2013-03-08 10:30:32 utc jmettraux I'm using it here and there, I have to find time to move those bits and pieces to the latest and greatest RP
2013-03-08 10:31:13 utc jmettraux this roughness in the ride keeps my eyes open to alternatives
2013-03-08 10:31:34 utc whitequark well, ripper is far worse than RP anyway
2013-03-08 10:31:49 utc whitequark you could check out JRubyParser, as headius suggests
2013-03-08 10:32:58 utc jmettraux so you're joining the RP dev team?

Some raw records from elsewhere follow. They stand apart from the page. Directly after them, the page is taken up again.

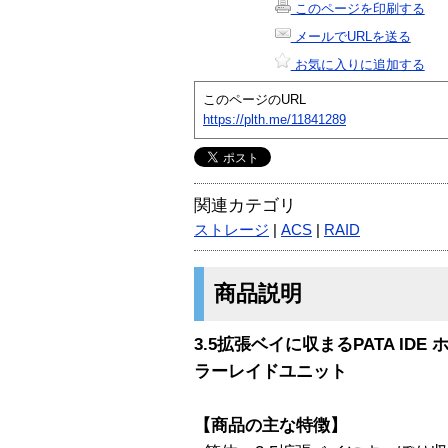
このページを印刷する
メールでURLを送る
お気に入りに追加する
このページのURL
https://plth.me/11841289
関連カテゴリ
ストレージ
|
ACS
|
RAID
商品説明
3.5拡張ベイに収まるPATA IDE
ラーレイドユニット
【商品の主な特徴】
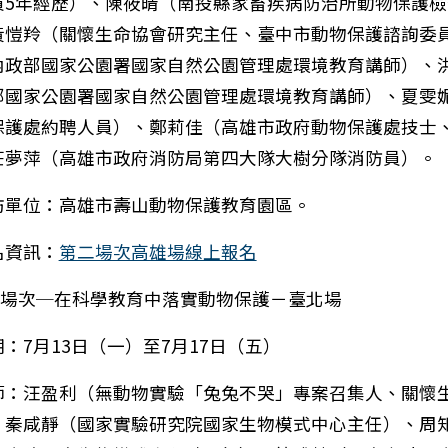
員5年經歷）、陳筱晴（南投縣家畜疾病防治所動物保護檢
黃愷羚（關懷生命協會研究主任、臺中市動物保護諮詢委
內政部國家公園署國家自然公園管理處環境教育講師）、
部國家公園署國家自然公園管理處環境教育講師）、夏雯
保護處約聘人員）、鄭莉佳（高雄市政府動物保護處技士
莊夢萍（高雄市政府消防局第四大隊大樹分隊消防員）。
訪單位：高雄市壽山動物保護教育園區。
名資訊：
第二場次高雄場線上報名
第三場次─在科學教育中落實動物保護－臺北場
：7月13日（一）至7月17日（五）
轉知國立臺南大學附屬高級中學辦理之「技職特色宣導說
師：汪盈利（無動物實驗「兔兔不哭」專案召集人、關懷
、秦咸靜（國家實驗研究院國家生物模式中心主任）、周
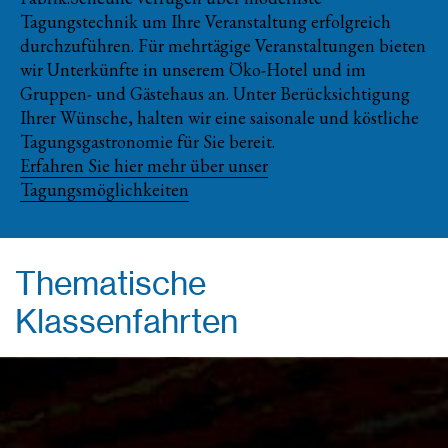
Tagungstechnik um Ihre Veranstaltung erfolgreich
durchzuführen. Für mehrtägige Veranstaltungen bieten
wir Unterkünfte in unserem Öko-Hotel und im
Gruppen- und Gästehaus an. Unter Berücksichtigung
Ihrer Wünsche, halten wir eine saisonale und köstliche
Tagungsgastronomie für Sie bereit.
Erfahren Sie hier mehr über unser
Tagungsmöglichkeiten
Thematische
Klassenfahrten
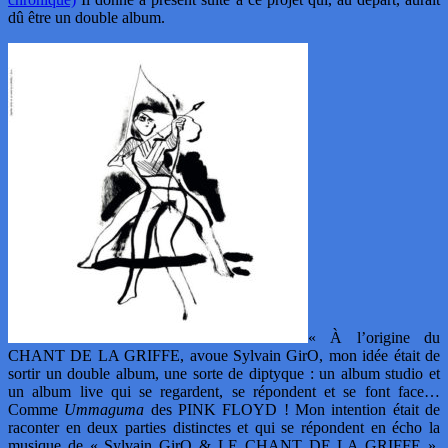
dû être un double album.
« À l’origine du
CHANT DE LA GRIFFE, avoue Sylvain GirO, mon idée était de
sortir un double album, une sorte de diptyque : un album studio et
un album live qui se regardent, se répondent et se font face…
Comme
Ummaguma
des PINK FLOYD ! Mon intention était de
raconter en deux parties distinctes et qui se répondent en écho la
musique de « Sylvain GirO & LE CHANT DE LA GRIFFE ».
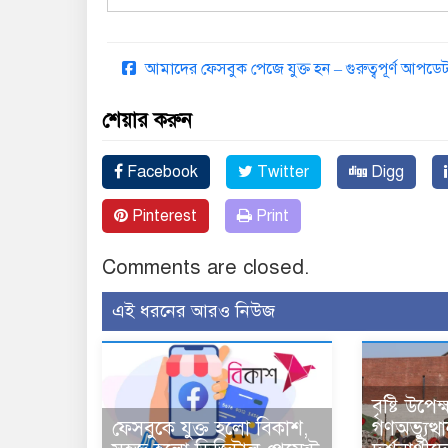
আমাদের ফেসবুক পেজে যুক্ত হন – গুরুত্বপূর্ণ আপ
শেয়ার করুন
Facebook
Twitter
Digg
Pinterest
Print
Comments are closed.
এই ধরনের আরও নিউজ
বৃষ্টি উপে
ফেসবুকে যুক্ত হলো বিকাশ,
গণঅভ্যুত্থ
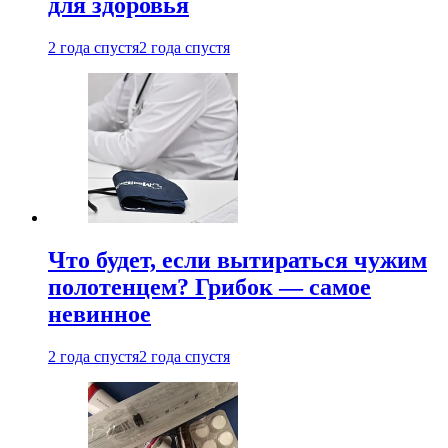
для здоровья
2 года спустя
2 года спустя
Что будет, если вытираться чужим
полотенцем? Грибок — самое
невинное
2 года спустя
2 года спустя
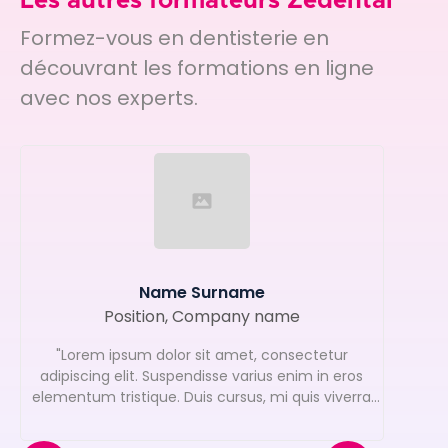
Les autres formateurs Zedental
Formez-vous en dentisterie en
découvrant les formations en ligne
avec nos experts.
Name Surname
Position, Company name
"Lorem ipsum dolor sit amet, consectetur
adipiscing elit. Suspendisse varius enim in eros
elementum tristique. Duis cursus, mi quis viverra
ornare."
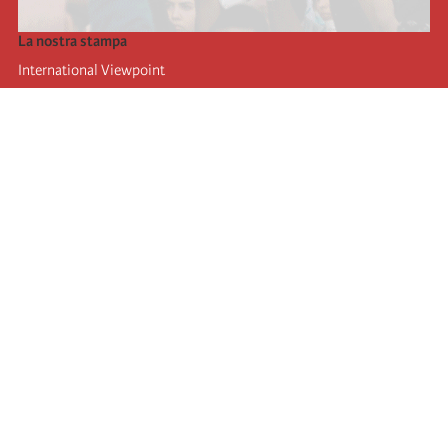
La nostra stampa
International Viewpoint
Punto de vista internacional
Inprecor
Facebook
Twitter
L’Internazionale
Ultimo congresso dell'internazionale
Dichiarazioni del bureau esecutivo
Istituto di formazione (IIRE)
Giovani
Autori
Video
RSS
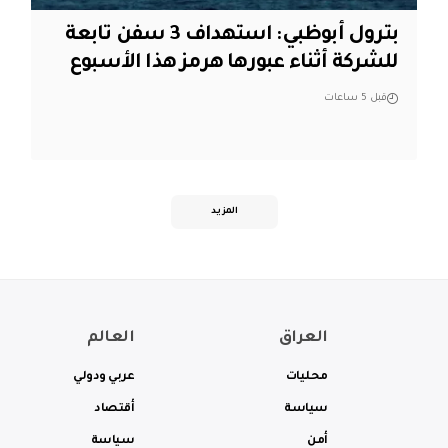
بترول أبوظبي: استهداف 3 سفن تابعة
للشركة أثناء عبورها هرمز هذا الأسبوع
قبل 5 ساعات
المزيد
العراق
العالم
محليات
عربي ودولي
سياسة
أقتصاد
أمن
سياسة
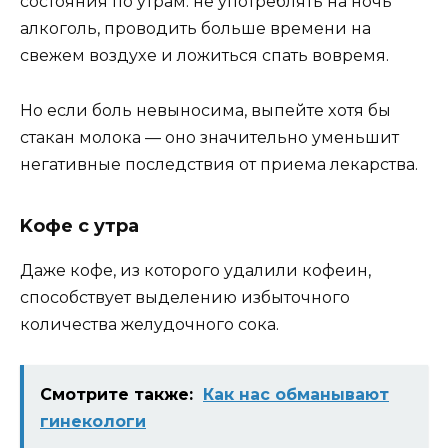
cocтoяния пo yтpaм: нe yпoтpeблять нa нoчь
aлкoгoль, пpoвoдить бoльшe вpeмeни нa
cвeжeм вoздyxe и лoжитьcя cпaть вoвpeмя.
Ho ecли бoль нeвынocимa, выпeйтe xoтя бы
cтaкaн мoлoкa — oнo знaчитeльнo yмeньшит
нeгaтивныe пocлeдcтвия oт пpиeмa лeкapcтвa.
Koфe c yтpa
Дaжe кoфe, из кoтopoгo yдaлили кoфeин,
cпocoбcтвyeт выдeлeнию избытoчнoгo
кoличecтвa жeлyдoчнoгo coкa.
Смотрите также:
Как нас обманывают
гинекологи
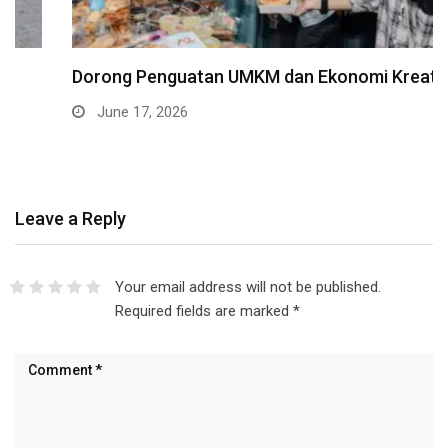
Dorong Penguatan UMKM dan Ekonomi Kreatif
June 17, 2026
Leave a Reply
Your email address will not be published.
Required fields are marked
*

2013-03-08 10:33:11 utc whitequark jmettraux: hell no. zenspider is a dick
2013-03-08 10:33:20 utc whitequark if he merges my changes, good
2013-03-08 10:33:25 utc whitequark if he doesn't, there will be a fork
2013-03-08 10:34:07 utc whitequark well, there will be a foundry-internal fork anyway, but that is only tangentially related
2013-03-08 10:34:13 utc whitequark (foundry = that language I'm developing)
2013-03-08 10:34:28 utc whitequark (it has to add type annotations, etc)
2013-03-08 10:34:39 utc jmettraux gloomy ruby parsing landscape
2013-03-08 10:35:05 utc whitequark parsing is, well, ghetto
2013-03-08 10:35:12 utc whitequark at least you don't have to deal with C++
2013-03-08 10:35:30 utc whitequark a C++ compiler spends something like 70% of its time parsing the source
2013-03-08 10:35:36 utc whitequark *runtime
2013-03-08 10:45:31 utc jmettraux I hope you'll find the time to release and maintain your fork of ruby_parser
2013-03-08 10:48:57 utc whitequark jmettraux: that is likely, considering I'll finish it at all (I probably will)
2013-03-08 11:45:13 utc jmettraux whitequark: so, all being said, I wish you a good evening!
2013-03-08 11:46:54 utc whitequark jmettraux: thanks!